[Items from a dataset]
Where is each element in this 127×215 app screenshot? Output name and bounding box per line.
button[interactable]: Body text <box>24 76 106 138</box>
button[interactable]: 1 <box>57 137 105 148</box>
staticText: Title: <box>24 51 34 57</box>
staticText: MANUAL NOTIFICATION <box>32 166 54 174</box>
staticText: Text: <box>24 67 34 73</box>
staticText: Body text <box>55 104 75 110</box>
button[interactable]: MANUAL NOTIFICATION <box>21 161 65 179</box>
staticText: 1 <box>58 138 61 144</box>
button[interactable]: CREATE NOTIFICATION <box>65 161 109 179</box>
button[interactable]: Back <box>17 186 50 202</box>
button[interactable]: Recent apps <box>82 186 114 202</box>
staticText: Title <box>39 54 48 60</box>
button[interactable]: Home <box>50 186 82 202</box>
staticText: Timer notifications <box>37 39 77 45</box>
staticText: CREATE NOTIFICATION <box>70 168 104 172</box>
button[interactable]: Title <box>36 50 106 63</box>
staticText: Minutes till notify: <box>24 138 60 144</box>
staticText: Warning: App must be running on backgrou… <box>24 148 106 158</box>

EXERCISE GOAL: Could you copy each line above word for word?

SOLUTION FOR THIS PROBLEM:
Where is each element in this 127×215 app screenshot? Output name and bounding box per line.
button[interactable]: Body text <box>24 76 106 138</box>
button[interactable]: 1 <box>57 137 105 148</box>
staticText: Title: <box>24 51 34 57</box>
staticText: MANUAL NOTIFICATION <box>32 166 54 174</box>
staticText: Text: <box>24 67 34 73</box>
staticText: Body text <box>55 104 75 110</box>
button[interactable]: MANUAL NOTIFICATION <box>21 161 65 179</box>
staticText: 1 <box>58 138 61 144</box>
button[interactable]: CREATE NOTIFICATION <box>65 161 109 179</box>
button[interactable]: Back <box>17 186 50 202</box>
button[interactable]: Recent apps <box>82 186 114 202</box>
staticText: Title <box>39 54 48 60</box>
button[interactable]: Home <box>50 186 82 202</box>
staticText: Timer notifications <box>37 39 77 45</box>
staticText: CREATE NOTIFICATION <box>70 168 104 172</box>
button[interactable]: Title <box>36 50 106 63</box>
staticText: Minutes till notify: <box>24 138 60 144</box>
staticText: Warning: App must be running on backgrou… <box>24 148 106 158</box>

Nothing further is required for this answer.